== DATA SHOWN

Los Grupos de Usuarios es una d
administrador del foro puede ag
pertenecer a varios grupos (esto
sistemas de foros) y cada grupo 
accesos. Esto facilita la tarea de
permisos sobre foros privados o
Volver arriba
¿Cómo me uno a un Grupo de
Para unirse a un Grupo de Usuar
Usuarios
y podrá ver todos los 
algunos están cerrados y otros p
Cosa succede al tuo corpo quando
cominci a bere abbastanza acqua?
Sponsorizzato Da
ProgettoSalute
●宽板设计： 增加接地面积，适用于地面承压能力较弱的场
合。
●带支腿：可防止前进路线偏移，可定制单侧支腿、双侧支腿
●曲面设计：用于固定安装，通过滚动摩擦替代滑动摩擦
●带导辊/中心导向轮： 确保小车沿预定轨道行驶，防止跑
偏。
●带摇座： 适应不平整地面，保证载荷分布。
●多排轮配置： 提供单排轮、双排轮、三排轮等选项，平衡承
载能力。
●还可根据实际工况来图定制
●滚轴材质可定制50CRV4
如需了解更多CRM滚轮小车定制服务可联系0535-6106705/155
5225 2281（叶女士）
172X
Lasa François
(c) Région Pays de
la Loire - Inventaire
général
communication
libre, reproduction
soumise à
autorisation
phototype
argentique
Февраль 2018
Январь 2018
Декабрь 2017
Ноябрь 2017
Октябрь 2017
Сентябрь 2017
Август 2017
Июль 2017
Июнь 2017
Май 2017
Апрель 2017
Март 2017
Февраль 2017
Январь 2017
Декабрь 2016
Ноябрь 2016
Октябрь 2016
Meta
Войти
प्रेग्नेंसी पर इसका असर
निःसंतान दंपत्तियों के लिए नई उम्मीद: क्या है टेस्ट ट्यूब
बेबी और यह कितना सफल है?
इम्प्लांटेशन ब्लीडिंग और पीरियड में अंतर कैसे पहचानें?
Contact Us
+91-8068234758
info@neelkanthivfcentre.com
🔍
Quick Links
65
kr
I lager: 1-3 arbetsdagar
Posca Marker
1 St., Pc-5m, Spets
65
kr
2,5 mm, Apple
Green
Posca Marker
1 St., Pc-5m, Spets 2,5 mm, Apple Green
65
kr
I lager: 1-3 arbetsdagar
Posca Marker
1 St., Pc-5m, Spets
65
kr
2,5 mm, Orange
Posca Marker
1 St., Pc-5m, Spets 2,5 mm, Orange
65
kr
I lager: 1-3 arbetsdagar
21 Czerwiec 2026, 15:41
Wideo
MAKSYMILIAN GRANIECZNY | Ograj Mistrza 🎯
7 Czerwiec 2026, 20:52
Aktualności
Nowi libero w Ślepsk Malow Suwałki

====
== DATA SHOWN

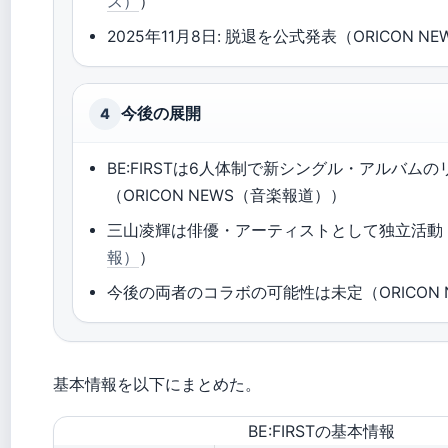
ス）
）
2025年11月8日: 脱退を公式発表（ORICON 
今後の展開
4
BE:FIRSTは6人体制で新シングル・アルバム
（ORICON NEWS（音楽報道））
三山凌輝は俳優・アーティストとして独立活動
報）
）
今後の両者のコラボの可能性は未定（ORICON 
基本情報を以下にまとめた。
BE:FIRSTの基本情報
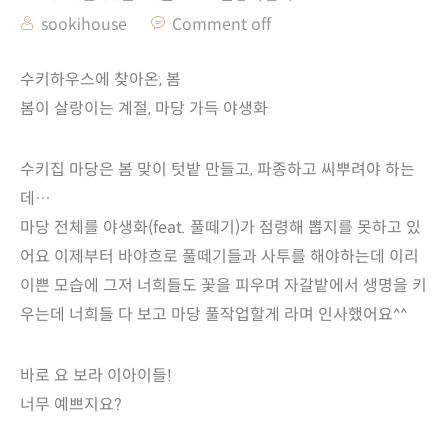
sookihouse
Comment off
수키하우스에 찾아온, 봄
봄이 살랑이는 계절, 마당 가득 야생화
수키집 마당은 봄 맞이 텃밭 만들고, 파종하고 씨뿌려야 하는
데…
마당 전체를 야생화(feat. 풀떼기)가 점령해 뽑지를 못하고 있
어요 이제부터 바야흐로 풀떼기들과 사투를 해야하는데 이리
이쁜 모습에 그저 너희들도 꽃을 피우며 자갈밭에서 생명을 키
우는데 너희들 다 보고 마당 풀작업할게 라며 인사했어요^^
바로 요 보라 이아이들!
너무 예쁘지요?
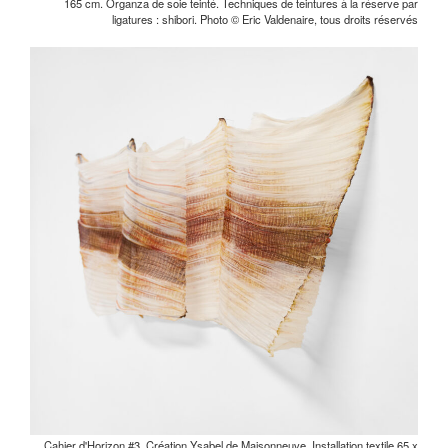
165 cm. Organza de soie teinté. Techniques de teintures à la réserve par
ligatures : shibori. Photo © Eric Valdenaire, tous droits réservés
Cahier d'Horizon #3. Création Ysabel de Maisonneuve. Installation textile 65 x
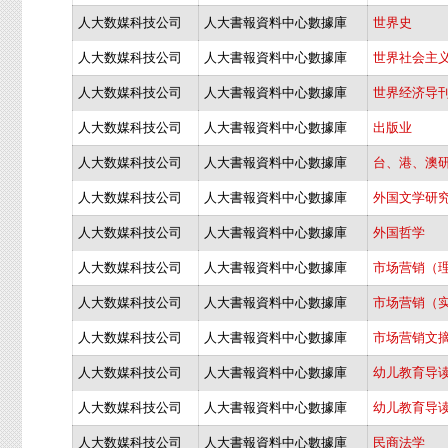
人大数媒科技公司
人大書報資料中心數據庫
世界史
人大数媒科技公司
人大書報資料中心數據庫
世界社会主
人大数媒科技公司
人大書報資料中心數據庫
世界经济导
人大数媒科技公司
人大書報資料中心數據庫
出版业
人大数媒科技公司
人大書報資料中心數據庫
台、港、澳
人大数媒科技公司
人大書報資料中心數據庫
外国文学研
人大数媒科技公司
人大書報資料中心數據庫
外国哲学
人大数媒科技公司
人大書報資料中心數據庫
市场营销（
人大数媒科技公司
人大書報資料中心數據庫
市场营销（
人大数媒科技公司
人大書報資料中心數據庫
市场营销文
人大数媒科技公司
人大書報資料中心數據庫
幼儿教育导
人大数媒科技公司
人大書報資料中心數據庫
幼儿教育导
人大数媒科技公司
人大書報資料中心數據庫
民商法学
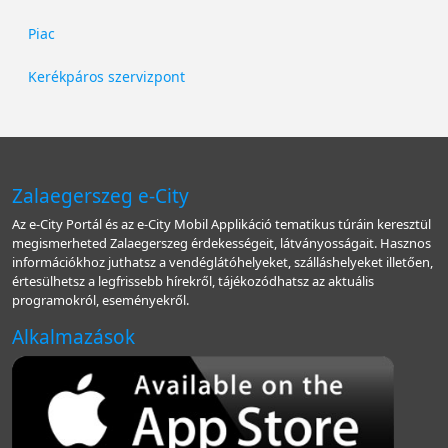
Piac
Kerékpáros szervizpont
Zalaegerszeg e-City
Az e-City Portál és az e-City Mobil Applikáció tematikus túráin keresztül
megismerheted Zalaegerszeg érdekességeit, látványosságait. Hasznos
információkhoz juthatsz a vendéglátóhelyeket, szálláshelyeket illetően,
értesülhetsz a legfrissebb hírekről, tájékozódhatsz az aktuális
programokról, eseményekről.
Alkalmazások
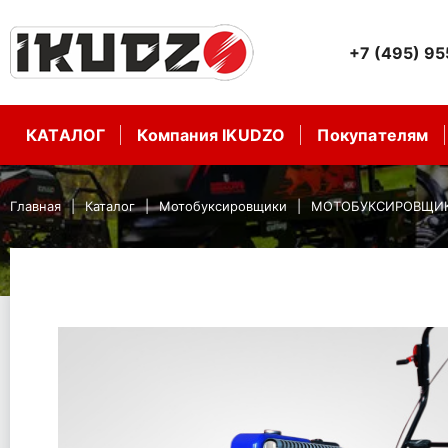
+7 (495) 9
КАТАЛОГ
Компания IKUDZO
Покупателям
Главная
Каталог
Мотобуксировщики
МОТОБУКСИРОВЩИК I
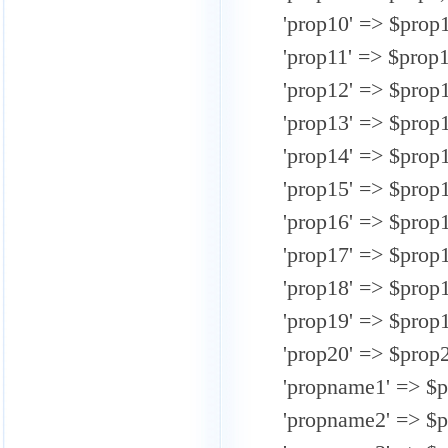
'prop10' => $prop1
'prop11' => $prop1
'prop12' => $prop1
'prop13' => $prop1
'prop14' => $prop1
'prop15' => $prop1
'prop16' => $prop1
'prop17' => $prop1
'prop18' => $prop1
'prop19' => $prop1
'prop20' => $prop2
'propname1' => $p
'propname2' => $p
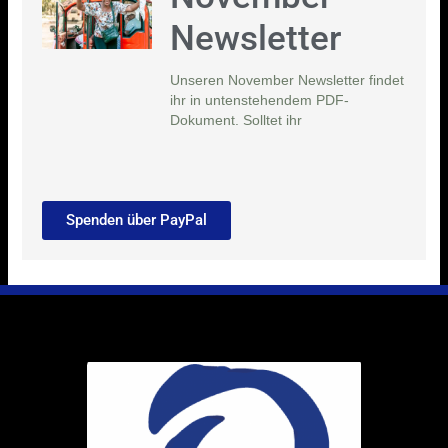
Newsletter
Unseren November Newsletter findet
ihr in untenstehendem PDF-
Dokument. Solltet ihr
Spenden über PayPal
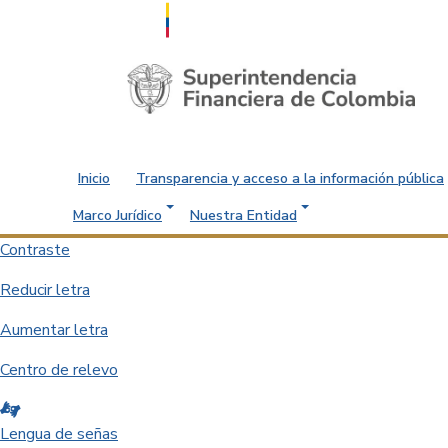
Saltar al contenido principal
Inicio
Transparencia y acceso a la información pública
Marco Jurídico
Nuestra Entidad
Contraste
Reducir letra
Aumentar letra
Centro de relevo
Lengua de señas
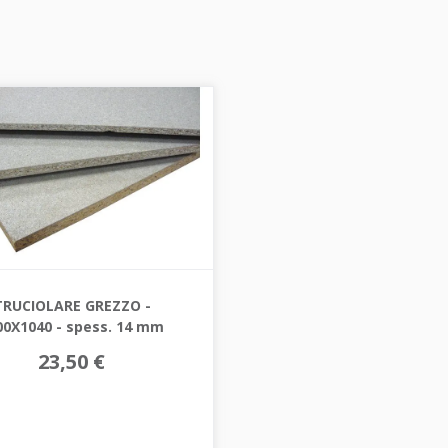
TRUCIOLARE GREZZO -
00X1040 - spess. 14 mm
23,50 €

====

## WHAT IS NEEDED
From the records above, print exactly the lines that run from the line with "Los Grupos de Usuarios es una d" to the line with "algunos están cerrados y otros p", inclusive.

## WRITTEN ANSWER
Los Grupos de Usuarios es una d
administrador del foro puede ag
pertenecer a varios grupos (esto
sistemas de foros) y cada grupo 
accesos. Esto facilita la tarea de
permisos sobre foros privados o
Volver arriba
¿Cómo me uno a un Grupo de
Para unirse a un Grupo de Usuar
Usuarios
y podrá ver todos los 
algunos están cerrados y otros p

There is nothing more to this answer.